Marginal Transforms¶

Marginal Gaussianization is the first building block of the RBIG algorithm. It transforms each feature independently to a standard Gaussian — a necessary preprocessing step before rotation can mix the dimensions.

This notebook covers:

Why marginal transforms matter for density estimation and normalizing flows
How the two-step pipeline (CDF → uniform → probit → Gaussian) works
All 7 implementations available in rbig, with a head-to-head comparison

Colab / fresh environment? Run the cell below to install rbig from GitHub. Skip if already installed.

In [1]:

Copied!

!pip install "rbig[all] @ git+https://github.com/jejjohnson/rbig.git" -q
!pip install "rbig[all] @ git+https://github.com/jejjohnson/rbig.git" -q

Theory¶

Why Marginal Gaussianization?¶

Many statistical methods assume Gaussian data. Marginal Gaussianization makes that assumption true — at least marginally — by applying an invertible, dimension-wise transform. Because each dimension is handled independently, the Jacobian is diagonal, making the log-determinant cheap to compute ($O(D)$ instead of $O(D^3)$). This is critical for density estimation in normalizing flows.

The Pipeline¶

For each dimension $d$, the transform is a two-step composition:

$$x_d \xrightarrow{F_d} u_d \xrightarrow{\Phi^{-1}} z_d$$

Uniformization — Estimate the empirical CDF $F_d$ and apply it to obtain a uniform variable $u_d \in [0, 1]$:

$$u_d = F_d(x_d) = \int_{-\infty}^{x_d} p_d(x_d') \, dx_d'$$
Gaussianization — Apply the inverse Gaussian CDF (probit) to map from uniform to Gaussian:

$$z_d = \Phi^{-1}(u_d)$$

Log-Determinant Jacobian¶

The key property is that the derivative of the CDF is the PDF: $dF/dx = f(x)$. Combined with the probit step, the full log-determinant Jacobian is:

$$\log|\det J| = \sum_{d=1}^{D} \log\left|\frac{dz_d}{dx_d}\right|$$

This diagonal structure means we only need per-dimension derivatives — no matrix determinants.

Boundary Issues¶

At test time, points outside the training support can cause the probit to diverge ($\Phi^{-1}(0) = -\infty$, $\Phi^{-1}(1) = +\infty$).

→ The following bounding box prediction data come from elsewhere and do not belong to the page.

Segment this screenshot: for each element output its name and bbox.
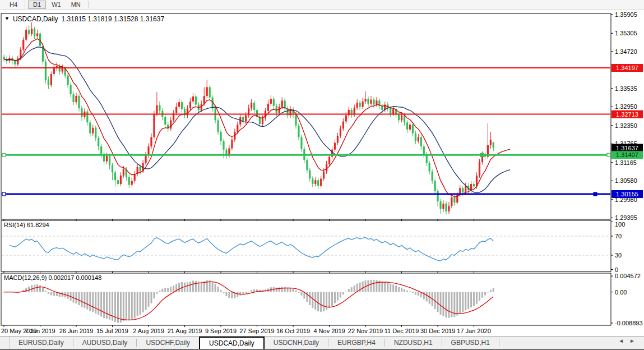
- svg-text:7 Jun 2019: 7 Jun 2019: [25, 328, 55, 334]
- tab-nzdusd-h1[interactable]: NZDUSD,H1: [385, 337, 442, 349]
- chart-canvas: 1.359051.353051.347201.341351.335351.329…: [0, 0, 644, 350]
- svg-text:1.31637: 1.31637: [616, 145, 638, 151]
- svg-text:1.34720: 1.34720: [615, 48, 637, 55]
- price-badge: 1.31637: [611, 144, 643, 152]
- svg-text:22 Nov 2019: 22 Nov 2019: [348, 328, 383, 334]
- tab-audusd-daily[interactable]: AUDUSD,Daily: [73, 337, 137, 349]
- svg-text:21 Aug 2019: 21 Aug 2019: [168, 328, 202, 334]
- svg-text:1.35305: 1.35305: [615, 30, 637, 36]
- price-badge: 1.32713: [611, 110, 643, 118]
- ohlc-values: 1.31815 1.31819 1.31528 1.31637: [62, 15, 165, 23]
- collapse-triangle-icon[interactable]: ▼: [4, 16, 10, 21]
- symbol-label: USDCAD,Daily: [13, 15, 58, 23]
- line-handle[interactable]: [2, 192, 6, 196]
- svg-text:1.29395: 1.29395: [615, 214, 637, 221]
- rsi-indicator-label: RSI(14) 61.8294: [4, 222, 49, 228]
- price-badge: 1.34197: [611, 64, 643, 72]
- tab-bar-corner: [0, 337, 10, 349]
- svg-text:16 Oct 2019: 16 Oct 2019: [276, 328, 310, 334]
- svg-text:1.32350: 1.32350: [615, 122, 637, 129]
- svg-text:100: 100: [615, 221, 625, 228]
- svg-text:70: 70: [615, 233, 622, 240]
- macd-indicator-label: MACD(12,26,9) 0.002017 0.000148: [4, 274, 101, 281]
- line-handle[interactable]: [480, 153, 484, 156]
- svg-text:2 Aug 2019: 2 Aug 2019: [133, 328, 164, 334]
- svg-text:9 Sep 2019: 9 Sep 2019: [205, 328, 237, 334]
- svg-text:1.32713: 1.32713: [616, 111, 638, 118]
- tab-scroll-right-icon[interactable]: ►: [629, 338, 641, 344]
- tab-scroll-arrows: ◄►: [618, 338, 641, 344]
- svg-text:4 Nov 2019: 4 Nov 2019: [313, 328, 345, 334]
- svg-text:1.31165: 1.31165: [615, 159, 637, 166]
- line-handle[interactable]: [2, 153, 6, 156]
- chart-tab-bar: EURUSD,DailyAUDUSD,DailyUSDCHF,DailyUSDC…: [0, 336, 644, 350]
- svg-text:1.32950: 1.32950: [615, 103, 637, 110]
- svg-text:1.34197: 1.34197: [616, 65, 638, 71]
- svg-text:-0.008893: -0.008893: [615, 320, 643, 326]
- svg-text:15 Jul 2019: 15 Jul 2019: [96, 328, 128, 334]
- svg-text:1.30580: 1.30580: [615, 177, 637, 184]
- tab-separator: [499, 339, 499, 347]
- tab-usdchf-daily[interactable]: USDCHF,Daily: [137, 337, 199, 349]
- tab-eurgbp-h4[interactable]: EURGBP,H4: [328, 337, 384, 349]
- tab-gbpusd-h1[interactable]: GBPUSD,H1: [442, 337, 499, 349]
- tab-scroll-left-icon[interactable]: ◄: [618, 338, 629, 344]
- price-badge: 1.31407: [611, 151, 643, 159]
- svg-text:1.35905: 1.35905: [615, 11, 637, 18]
- tab-usdcad-daily[interactable]: USDCAD,Daily: [199, 337, 265, 349]
- svg-text:0: 0: [615, 266, 618, 273]
- line-handle[interactable]: [594, 192, 597, 196]
- svg-text:27 Sep 2019: 27 Sep 2019: [239, 328, 274, 334]
- line-handle[interactable]: [607, 153, 610, 156]
- svg-text:17 Jan 2020: 17 Jan 2020: [457, 328, 491, 334]
- svg-text:1.31407: 1.31407: [616, 151, 638, 158]
- price-badge: 1.30155: [611, 190, 643, 198]
- svg-text:1.30155: 1.30155: [616, 191, 638, 197]
- svg-text:11 Dec 2019: 11 Dec 2019: [384, 328, 419, 334]
- svg-text:30 Dec 2019: 30 Dec 2019: [420, 328, 455, 334]
- svg-text:30: 30: [615, 252, 622, 259]
- chart-title-bar[interactable]: ▼ USDCAD,Daily 1.31815 1.31819 1.31528 1…: [4, 15, 164, 23]
- macd-axis: 0.0045720.00-0.008893: [611, 273, 643, 326]
- terminal-window: H4D1W1MN 1.359051.353051.347201.341351.3…: [0, 0, 644, 350]
- svg-text:0.00: 0.00: [615, 289, 627, 296]
- svg-text:1.33535: 1.33535: [615, 85, 637, 92]
- svg-text:26 Jun 2019: 26 Jun 2019: [59, 328, 94, 334]
- tab-eurusd-daily[interactable]: EURUSD,Daily: [10, 337, 73, 349]
- tab-usdcnh-daily[interactable]: USDCNH,Daily: [265, 337, 328, 349]
- svg-text:0.004572: 0.004572: [615, 273, 641, 279]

Two strategies exist:

Clip to boundaries — map outliers to $[\epsilon, 1-\epsilon]$ (simple, used by MarginalGaussianize)
KDE tails — use a smooth KDE whose tails extend beyond the training range (used by MarginalKDEGaussianize)

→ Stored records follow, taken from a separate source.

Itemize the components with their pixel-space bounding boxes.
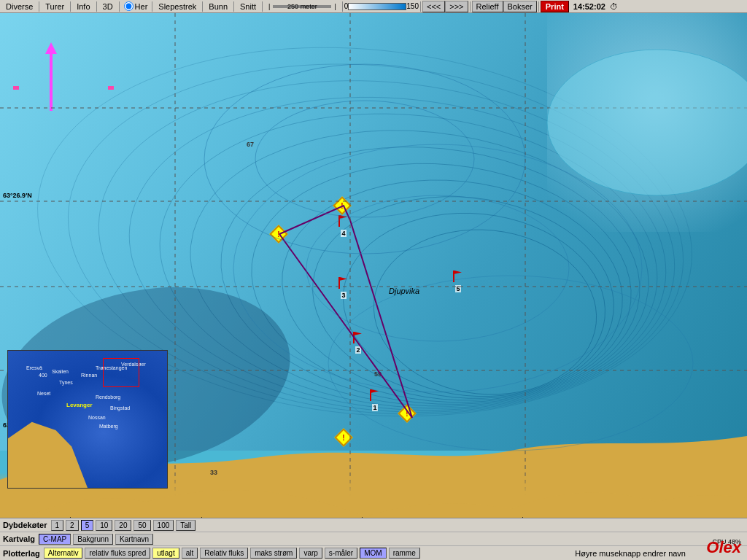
sep7 [233, 1, 234, 12]
flag-head-5 [454, 271, 462, 276]
lat-label-1: 63°26.9'N [3, 192, 32, 199]
minimap-eredvs: Eresvâ [26, 365, 42, 370]
waypoint-2[interactable]: 2 [353, 332, 363, 354]
dk-1-btn[interactable]: 1 [51, 520, 64, 531]
flag-pole-3 [338, 277, 340, 289]
minimap-tynes: Tynes [59, 380, 73, 385]
depth-gradient [348, 3, 406, 10]
bokser-btn[interactable]: Bokser [503, 1, 537, 12]
waypoint-1[interactable]: 1 [370, 389, 380, 411]
sep10 [420, 1, 421, 12]
wp-label-2: 2 [355, 346, 360, 354]
scale-line: 250 meter [273, 5, 331, 8]
flag-pole-5 [453, 271, 454, 282]
flag-head-3 [340, 277, 347, 283]
warn-inner-4: ! [342, 434, 344, 442]
her-radio[interactable]: Her [121, 1, 151, 11]
time-display: 14:52:02 [569, 2, 610, 11]
tb-info[interactable]: Info [72, 0, 94, 13]
arrow-line [50, 52, 53, 111]
sep9 [342, 1, 343, 12]
minimap-levanger: Levanger [66, 402, 93, 408]
waypoint-3[interactable]: 3 [338, 277, 349, 299]
bottom-panel: Dybdekøter 1 2 5 10 20 50 100 Tall Kartv… [0, 518, 747, 560]
dybdekøter-row: Dybdekøter 1 2 5 10 20 50 100 Tall [0, 518, 747, 532]
depth-67: 67 [247, 141, 254, 148]
waypoint-5[interactable]: 5 [453, 271, 463, 292]
warn-inner-1: ! [341, 202, 343, 210]
tb-diverse[interactable]: Diverse [1, 0, 37, 13]
olex-logo: Olex [706, 538, 741, 557]
plotterlag-label: Plotterlag [3, 549, 40, 558]
varp-btn[interactable]: varp [299, 548, 322, 559]
relieff-btn[interactable]: Relieff [472, 1, 503, 12]
tb-snitt[interactable]: Snitt [236, 0, 260, 13]
rel-fluks-spred-btn[interactable]: relativ fluks spred [85, 548, 150, 559]
depth-59: 59 [374, 370, 382, 378]
smaler-btn[interactable]: s-måler [325, 548, 357, 559]
sep4 [119, 1, 120, 12]
alternativ-btn[interactable]: Alternativ [44, 548, 83, 559]
sep12 [538, 1, 539, 12]
minimap-rendsborg: Rendsborg [96, 394, 120, 400]
dk-50-btn[interactable]: 50 [133, 520, 150, 531]
flag-head-1 [371, 389, 379, 395]
sep3 [96, 1, 97, 12]
minimap-bingstad: Bingstad [110, 405, 130, 411]
tb-slepestrek[interactable]: Slepestrek [154, 0, 201, 13]
bakgrunn-btn[interactable]: Bakgrunn [73, 534, 113, 545]
pos-marker-1 [13, 86, 19, 90]
nav-right3-btn[interactable]: >>> [445, 1, 468, 12]
dk-100-btn[interactable]: 100 [153, 520, 174, 531]
mom-btn[interactable]: MOM [360, 548, 386, 559]
minimap-matberg: Matberg [99, 424, 118, 429]
ramme-btn[interactable]: ramme [389, 548, 420, 559]
kartvalg-row: Kartvalg C-MAP Bakgrunn Kartnavn [0, 532, 747, 546]
kartvalg-label: Kartvalg [3, 534, 35, 543]
minimap-rinnan: Rinnan [81, 373, 97, 378]
cmap-btn[interactable]: C-MAP [39, 534, 71, 545]
sep1 [39, 1, 39, 12]
sep11 [470, 1, 471, 12]
sep5 [152, 1, 152, 12]
nav-left3-btn[interactable]: <<< [422, 1, 445, 12]
tb-bunn[interactable]: Bunn [204, 0, 232, 13]
alt-btn[interactable]: alt [182, 548, 198, 559]
depth-max: 150 [406, 2, 419, 10]
utlagt-btn[interactable]: utlagt [152, 548, 179, 559]
dk-2-btn[interactable]: 2 [66, 520, 79, 531]
tb-3d[interactable]: 3D [98, 0, 117, 13]
flag-head-2 [355, 332, 362, 338]
wp-label-5: 5 [455, 285, 460, 292]
minimap-neset: Neset [37, 391, 50, 396]
waypoint-4[interactable]: 4 [338, 215, 349, 237]
flag-pole-2 [353, 332, 355, 343]
wp-label-4: 4 [341, 230, 346, 237]
kartnavn-btn[interactable]: Kartnavn [115, 534, 153, 545]
rel-fluks-btn[interactable]: Relativ fluks [200, 548, 248, 559]
dk-20-btn[interactable]: 20 [115, 520, 131, 531]
warn-inner-3: ! [406, 410, 408, 418]
dk-10-btn[interactable]: 10 [96, 520, 112, 531]
minimap-400: 400 [39, 373, 47, 378]
minimap: Levanger Neset Tynes Rinnan Trønestangen… [7, 350, 168, 489]
minimap-viewbox [103, 358, 139, 387]
flag-pole-1 [370, 389, 371, 401]
dk-5-btn[interactable]: 5 [81, 520, 94, 531]
dk-tall-btn[interactable]: Tall [176, 520, 196, 531]
map-area[interactable]: 63°26.9'N 63°46.4'N 67 59 33 Djupvika ! … [0, 13, 747, 531]
sep8 [262, 1, 263, 12]
plotterlag-row: Plotterlag Alternativ relativ fluks spre… [0, 546, 747, 560]
wp-label-3: 3 [341, 292, 346, 299]
warn-inner-2: ! [277, 230, 279, 238]
print-btn[interactable]: Print [541, 1, 569, 12]
dybdekøter-label: Dybdekøter [3, 521, 47, 529]
scale-left: | [268, 3, 270, 10]
scale-label: 250 meter [287, 3, 317, 10]
tb-turer[interactable]: Turer [41, 0, 69, 13]
sep6 [202, 1, 203, 12]
maks-strom-btn[interactable]: maks strøm [250, 548, 297, 559]
flag-head-4 [340, 215, 347, 221]
minimap-nossan: Nossan [88, 415, 106, 420]
flag-pole-4 [338, 215, 340, 227]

See the Boundary Issues notebook for a detailed comparison.

CDF Estimation Methods¶

The key design choice is how to estimate $F_d$. Different estimators trade off smoothness, accuracy, and speed:

Class	CDF Method	Best for
`MarginalUniformize`	Empirical (rank)	Uniformization step
`MarginalGaussianize`	Empirical + probit	Default in `RBIGLayer`
`MarginalKDEGaussianize`	KDE + probit	Smooth CDF, small data
`QuantileGaussianizer`	Quantile (sklearn)	Large data
`KDEGaussianizer`	KDE + probit (bijector)	Analytic Jacobian
`GMMGaussianizer`	GMM CDF + probit	Multimodal marginals
`SplineGaussianizer`	PCHIP spline	Smooth + fast + accurate

In [2]:

Copied!





%matplotlib inline
import matplotlib.pyplot as plt
import numpy as np
from scipy import stats
import seaborn as sns

from rbig import (
    MarginalUniformize,
    MarginalGaussianize,
    MarginalKDEGaussianize,
    QuantileGaussianizer,
    KDEGaussianizer,
    GMMGaussianizer,
    SplineGaussianizer,
)

plt.style.use("seaborn-v0_8-paper")
%matplotlib inline
import matplotlib.pyplot as plt
import numpy as np
from scipy import stats
import seaborn as sns

from rbig import (
    MarginalUniformize,
    MarginalGaussianize,
    MarginalKDEGaussianize,
    QuantileGaussianizer,
    KDEGaussianizer,
    GMMGaussianizer,
    SplineGaussianizer,
)

plt.style.use("seaborn-v0_8-paper")

/anaconda/lib/python3.13/site-packages/tqdm/auto.py:21: TqdmWarning: IProgress not found. Please update jupyter and ipywidgets. See https://ipywidgets.readthedocs.io/en/stable/user_install.html
  from .autonotebook import tqdm as notebook_tqdm

Data¶

We use a Gamma(4) distribution — a skewed, non-Gaussian marginal that clearly shows the effect of each transform. Its asymmetry makes it easy to see whether the output is truly Gaussian.

In [3]:

Copied!





seed = 123
n_samples = 3_000
a = 4  # Gamma shape parameter

data_dist = stats.gamma(a=a)
X = data_dist.rvs(size=(n_samples, 1), random_state=seed)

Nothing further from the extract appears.